In his new complaint, Schrems is challenging the data transfers of Faceook to the US on the basis of the “Model Contracts for the transfer of personal data to third countries”, also known as standard contractual clauses (SCCs). Schrems himself said, “In simple terms, US law requires Facebook to help the NSA with mass surveillance and EU law prohibits just that.”
In contrast to Schrems, the Irish Data Protection Commissioner challenged the validity of the SCCs in general and not only in matters of Facebook. Due to the importance of the case, the Irish High Court referred it to the CJEU. The CJEU will now have to decide whether data transfers to the US are valid on the basis of the Commission’s Model Contracts. It remains to be seen what the CJEU will decide and if its decision will have an impact on the Privacy Shield framework.
8. November 2016
As the IAPP just published online, 10 of the 16 German Data Protection Authorities, have begun to assess firms’ transfer of personal data to cloud services based outside of the EU.
According to a joint statement of the respective Data Protection Authorities this is due to the fact that cross-border personal data transfers are growing massively, because of globalization and the rise of software-as-a-service.

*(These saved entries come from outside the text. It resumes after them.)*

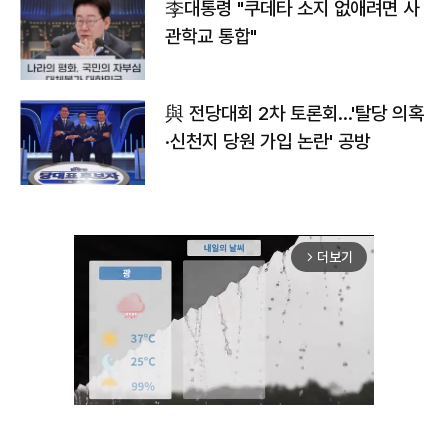
李대통령 "쿠데타 소지 없애려면 사
관학교 통합"
與 전당대회 2차 토론회…'탈당 의혹
·신천지 당원 가입 논란' 공방
더보기
arrow_forward_ios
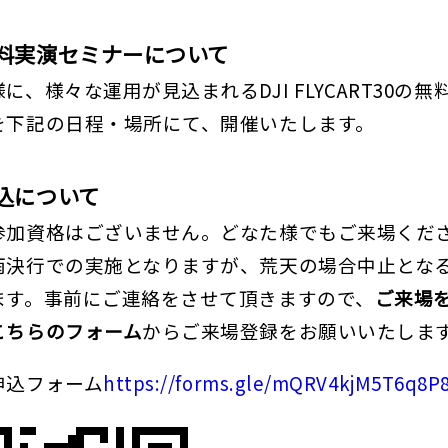
料実演セミナーについて
に、様々な運用が見込まれるDJI FLYCART30の無
を下記の日程・場所にて、開催いたします。
込について
参加資格はございません。どなた様でもご来場くだ
雨決行での実施となりますが、荒天の場合中止とな
ます。事前にご連絡をさせて頂きますので、
ご来場
こちらのフォーム
からご来場登録をお願いいたしま
申込フォーム
https://forms.gle/mQRV4kjM5T6q8P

Therefore, a mass audit is conducted, which takes about 500 randomly selected companies of various sizes into account. This audit is based on questionnaires asking about their transfers of employee and customer personal data to third countries, in particular to the U.S. while using services such as:
- office apps,
- cloud storage,
- email and other communications platforms,
- customer service ticketing,
- support systems and
- risk management and compliance systems.
In case a company transfers personal data to third countries, it has to show the legal grounds they are using, for example Standard Contractual Clauses or the EU-U.S. Privacy Shield.
1. September 2016
According to a survey conducted recently by the International Association of Privacy Professionals (IAPP), trust in current legal mechanisms to carry out data transfers to third countries, such as Standard Contractual Clauses and the EU-U.S. Privacy Shield, has decreased.
The results of this survey reveal that 80 percent of companies relies on the Standard Contractual Clauses approved by the EU Commission to carry out international data transfers, especially to the U.S.A. However, there is currently uncertainty regarding the validity of the Standard Contractual Clauses, which may be also invalidated by the ECJ, as already occurred with the former Safe Harbor framework.
Regarding the EU-U.S. Privacy Shield, which is operative since 1st August, the survey reveals that only 42 percent of U.S. companies plan to self-certify through this new framework, compared to the 73 percent that conducted self-certification with the Safe Harbor framework. The main reason for this may be related to the uncertainty regarding its validity. The Article 29 WP stated recently that the first annual review of the Privacy Shield will be decisive.
Finally, Binding Corporate Rules (BCR) are also used by companies to carry out intra-group data transfers. However, there are several reasons why not many companies implement them. One of these reasons relates to the high costs involved with the implementation. Moreover, the implementation process can last over one year. Also, BCR can be only used for international data transfers within the group, so that other mechanisms shall be used if data transfers outside the group take place.